Murs murs
Dans la Creuse, dans un petit village nommé Vidaillat, l’école
primaire était délimitée par un mur. Le village était à ciel ouvert, mais les
classes étaient calfeutrées derrière les pierres. À Saint-Quentin, dans l’Aisne,
le lycée Henri Martin était une masse compacte cachée derrière des murs plus
hauts que ceux de la prison. C’était un lycée de garçons. Le lycée de filles, à
la libération occupait les locaux du palais de justice, le palais de Fervaques.
et les classes donnaient sur la ville. Les
lycéens d’Henri Martin pouvaient voir les lycéennes, nous leur étions
invisibles.

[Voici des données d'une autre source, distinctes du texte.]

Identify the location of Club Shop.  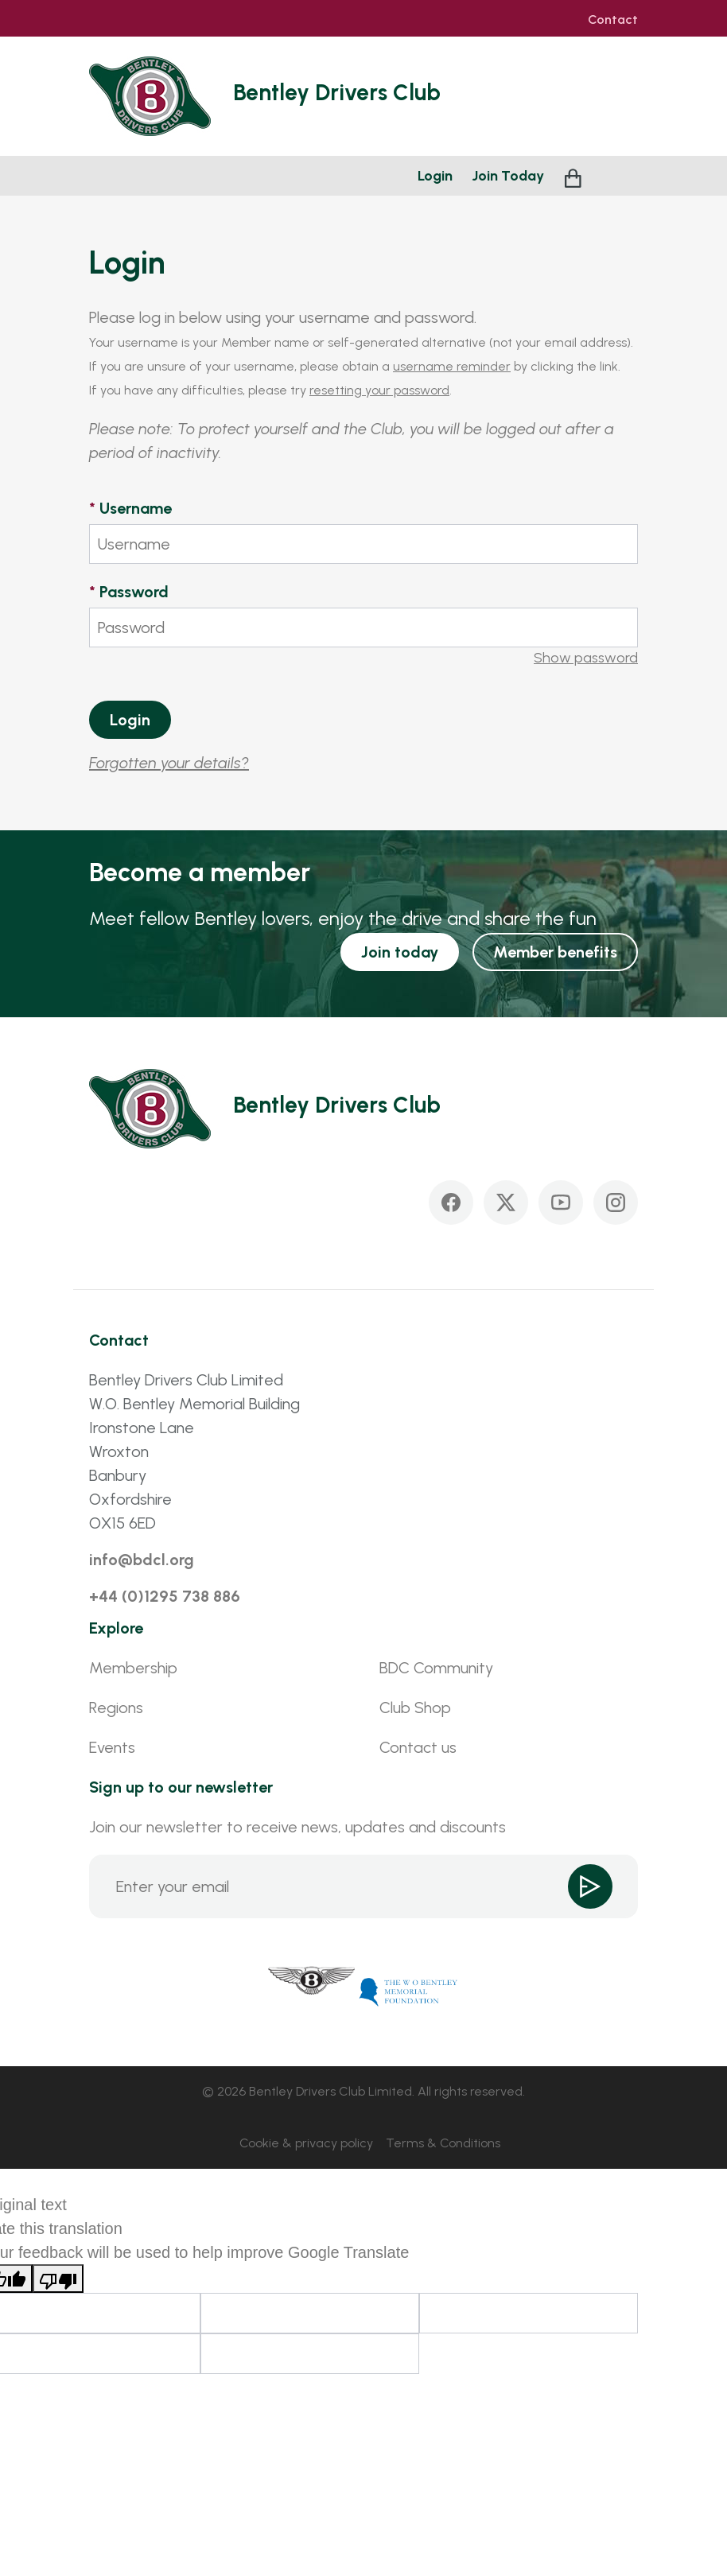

Du Lycée Henri Martin, je migrai vers le Lycée Faidherbe, à Lille,
une caserne toute entière protégée par des murailles militaires. Du Lycée Faidherbe,
je migrais à Paris vers l’Institut d’anglais, rue de l’Ecole de Médecine, un
ancien cloître protégé par des parpaings et des portes pesantes. De là, je m’enfermais
au Lycée Saint-Louis, barricadé par d’épais remparts. Une caserne. Du Lycée Saint-Louis,
je m’évadais vers l’Université de Vincennes, des préfabriqués dans le bois,
sans enceintes, sans portes, sans murailles, à ciel ouvert, où l’on rentrait et
on sortait sans clé, sans cartes, juste pour voir. Pas question d’entrer ainsi « pour
voir » au Lycée Saint-Louis, à l’Institut d’Anglais, au Lycée Faidherbe. Peut-être
y avait-il un autre type d’enfermement, mais un enfermement qui n’avait pas
besoin de murs.
J’ai ensuite connu le
mur de Berlin, que j’ai contribué à construire en en justifiant la construction
pour des raisons prolétariennes. Ensuite, j’ai connu en Irlande les murs de Belfast
et de Derry, remparts que j’ai contribué
à détruire en déconstruisant leur construction.
Croire que les murs empêchent d’entrer ou de sortir
est une illusion. Leur unique fonction est de définir ceux qui les construisent.